Plugin Concepts¶
Like the Pulp Core itself, all Pulp Plugins are Django Applications, and could be created like any
other Django app with django-admin startapp <your_plugin>
. However, instead of writing all of
the boilerplate yourself, it is recommmended that you start your plugin by utilizing the Plugin
Template. This guide will assume that you have used
the plugin_template, but if you are interested in the details of what it provides you, please see
Plugin Django Application for more information for how plugins are “discovered” and connected to
the pulpcore
Django app. Additional information is given as inline comments in the template.
Plugin API Usage¶
Plugin Applications interact with pulpcore with two high level interfaces, subclassing and adding tasks. Additionally, plugins that need to implement dynamic web APIs can optionally provide their own Django views. See our Live APIs page for more information.
Subclassing¶
Pulp Core and each plugin utilize Django and the Django Rest
Framework.
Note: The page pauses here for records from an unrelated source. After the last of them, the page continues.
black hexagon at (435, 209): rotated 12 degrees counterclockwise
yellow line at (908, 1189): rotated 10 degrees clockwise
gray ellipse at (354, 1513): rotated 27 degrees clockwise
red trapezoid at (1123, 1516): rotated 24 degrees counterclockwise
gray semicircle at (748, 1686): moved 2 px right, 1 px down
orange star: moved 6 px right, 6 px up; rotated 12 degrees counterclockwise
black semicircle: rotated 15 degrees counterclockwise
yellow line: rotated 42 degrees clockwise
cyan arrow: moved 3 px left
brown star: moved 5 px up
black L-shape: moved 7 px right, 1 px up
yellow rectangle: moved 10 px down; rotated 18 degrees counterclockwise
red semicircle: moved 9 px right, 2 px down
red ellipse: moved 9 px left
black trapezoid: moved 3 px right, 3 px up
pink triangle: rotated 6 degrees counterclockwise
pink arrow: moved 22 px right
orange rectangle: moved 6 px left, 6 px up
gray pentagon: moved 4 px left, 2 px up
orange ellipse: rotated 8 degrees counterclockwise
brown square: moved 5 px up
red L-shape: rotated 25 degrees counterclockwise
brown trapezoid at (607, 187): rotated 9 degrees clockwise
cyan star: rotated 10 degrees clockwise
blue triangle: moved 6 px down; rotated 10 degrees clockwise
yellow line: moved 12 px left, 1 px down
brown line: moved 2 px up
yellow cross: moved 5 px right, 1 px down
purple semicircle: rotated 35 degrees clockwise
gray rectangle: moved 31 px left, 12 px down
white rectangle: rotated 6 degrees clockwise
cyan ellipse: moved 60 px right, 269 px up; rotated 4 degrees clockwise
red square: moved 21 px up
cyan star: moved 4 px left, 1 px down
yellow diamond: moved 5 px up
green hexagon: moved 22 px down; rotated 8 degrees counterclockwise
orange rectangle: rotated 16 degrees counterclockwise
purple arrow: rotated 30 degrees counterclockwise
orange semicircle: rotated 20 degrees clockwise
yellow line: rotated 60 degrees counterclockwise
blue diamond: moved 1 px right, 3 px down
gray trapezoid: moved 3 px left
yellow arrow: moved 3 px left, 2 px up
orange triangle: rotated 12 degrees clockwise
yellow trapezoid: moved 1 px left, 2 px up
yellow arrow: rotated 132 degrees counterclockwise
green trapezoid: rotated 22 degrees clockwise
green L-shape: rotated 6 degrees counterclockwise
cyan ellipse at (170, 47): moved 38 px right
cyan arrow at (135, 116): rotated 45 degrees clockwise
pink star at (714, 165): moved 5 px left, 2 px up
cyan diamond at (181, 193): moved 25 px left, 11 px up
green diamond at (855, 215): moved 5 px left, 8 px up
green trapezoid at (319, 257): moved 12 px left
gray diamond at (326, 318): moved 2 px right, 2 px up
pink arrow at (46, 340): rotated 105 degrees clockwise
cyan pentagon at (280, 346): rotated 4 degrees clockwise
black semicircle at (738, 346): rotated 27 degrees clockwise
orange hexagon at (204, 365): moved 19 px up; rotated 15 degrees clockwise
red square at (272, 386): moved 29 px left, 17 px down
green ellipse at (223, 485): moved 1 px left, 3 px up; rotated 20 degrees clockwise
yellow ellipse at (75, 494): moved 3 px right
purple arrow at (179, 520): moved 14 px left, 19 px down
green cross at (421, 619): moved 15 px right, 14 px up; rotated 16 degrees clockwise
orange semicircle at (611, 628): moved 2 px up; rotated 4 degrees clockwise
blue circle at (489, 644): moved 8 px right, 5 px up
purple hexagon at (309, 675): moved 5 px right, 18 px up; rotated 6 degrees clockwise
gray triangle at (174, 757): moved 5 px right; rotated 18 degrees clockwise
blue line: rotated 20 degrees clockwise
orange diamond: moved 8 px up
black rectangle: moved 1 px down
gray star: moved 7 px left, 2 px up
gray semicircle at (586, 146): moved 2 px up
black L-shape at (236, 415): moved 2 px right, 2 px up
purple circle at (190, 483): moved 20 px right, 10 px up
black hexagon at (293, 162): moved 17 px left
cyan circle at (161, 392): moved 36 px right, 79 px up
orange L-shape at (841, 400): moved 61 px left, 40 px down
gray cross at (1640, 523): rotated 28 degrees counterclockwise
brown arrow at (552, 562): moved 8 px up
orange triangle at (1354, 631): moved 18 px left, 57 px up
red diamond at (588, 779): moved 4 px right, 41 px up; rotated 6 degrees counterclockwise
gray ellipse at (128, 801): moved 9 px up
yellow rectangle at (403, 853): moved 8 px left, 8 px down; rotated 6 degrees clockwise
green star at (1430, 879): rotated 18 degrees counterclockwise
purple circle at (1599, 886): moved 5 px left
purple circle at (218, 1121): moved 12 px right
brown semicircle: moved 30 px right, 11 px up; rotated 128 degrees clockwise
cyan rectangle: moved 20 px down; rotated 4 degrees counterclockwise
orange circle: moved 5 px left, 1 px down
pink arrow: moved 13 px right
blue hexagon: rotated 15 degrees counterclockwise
Each plugin provides
Models, Serializers, and Viewsets. For
each object that a plugin writer needs to make, the pulpcore.plugin
API provides base classes.
These base classes handle most of the boilerplate code, resulting in CRUD for each object out of
the box.
Tasks¶
Any action that can run for a long time should be an asynchronous task. Plugin writers do not need to understand the internals of the pulpcore tasking system, workers automatically execute tasks from RQ, including tasks deployed by plugins.
Reservations
The tasking system adds a concept called reservations which ensures that actions that act on the same resources are not run at the same time. To ensure data correctness, any action that alters the content of a repository (thus creating a new version) must be run asynchronously, locking on the repository and any other models which cannot change during the action. For example, sync tasks must be asynchronous and lock on the repository and the remote. Publish should lock on the repository version being published as well as the publisher.
Deploying Tasks
Tasks are deployed from Views or Viewsets, please see Kick off Tasks.
Sync Pipeline¶
Content Protection¶
Users can configure a ContentGuard
to protect a Distribution
on their own, but some plugins
want to offer built-in content protection features. For example pulp_docker may only want a user to
download docker images they have rights to based on some permissions system pulp_docker could
provide.
For more information see the ContentGuard Usage by Plugin Writers documentation.
Plugin Settings¶
Plugins can define settings by creating a <your plugin>.app.settings
module containing settings
as you would define in the Django Settings File itself. pulpcore
ships the actual settings.py
file so settings cannot be added directly as with most Django deployments. Instead as each plugin is
loaded, pulpcore looks for the <your plugin>.app.settings
module and uses dynaconf
to
overlay the settings on top of pulpcore
’s settings and user provided settings.
Settings are parsed in the following order with later settings overwriting earlier ones:
Settings from
/etc/pulp/settings.py
.Settings from
pulpcore.app.settings
(the pulpcore provided settings defaults).Plugin settings from
<your plugin>.app.settings
.
In some cases a setting should not overwrite an existing setting, but instead add to it. For
example, consider adding a custom log handler or logger to the LOGGING
settings. You don’t want to fully overwrite it, but instead add or overwrite only a sub-portion.
dynaconf
provides the dynaconf_merge feature which is for merging settings instead of overwriting them. For
example, pulp_ansible makes use of this here.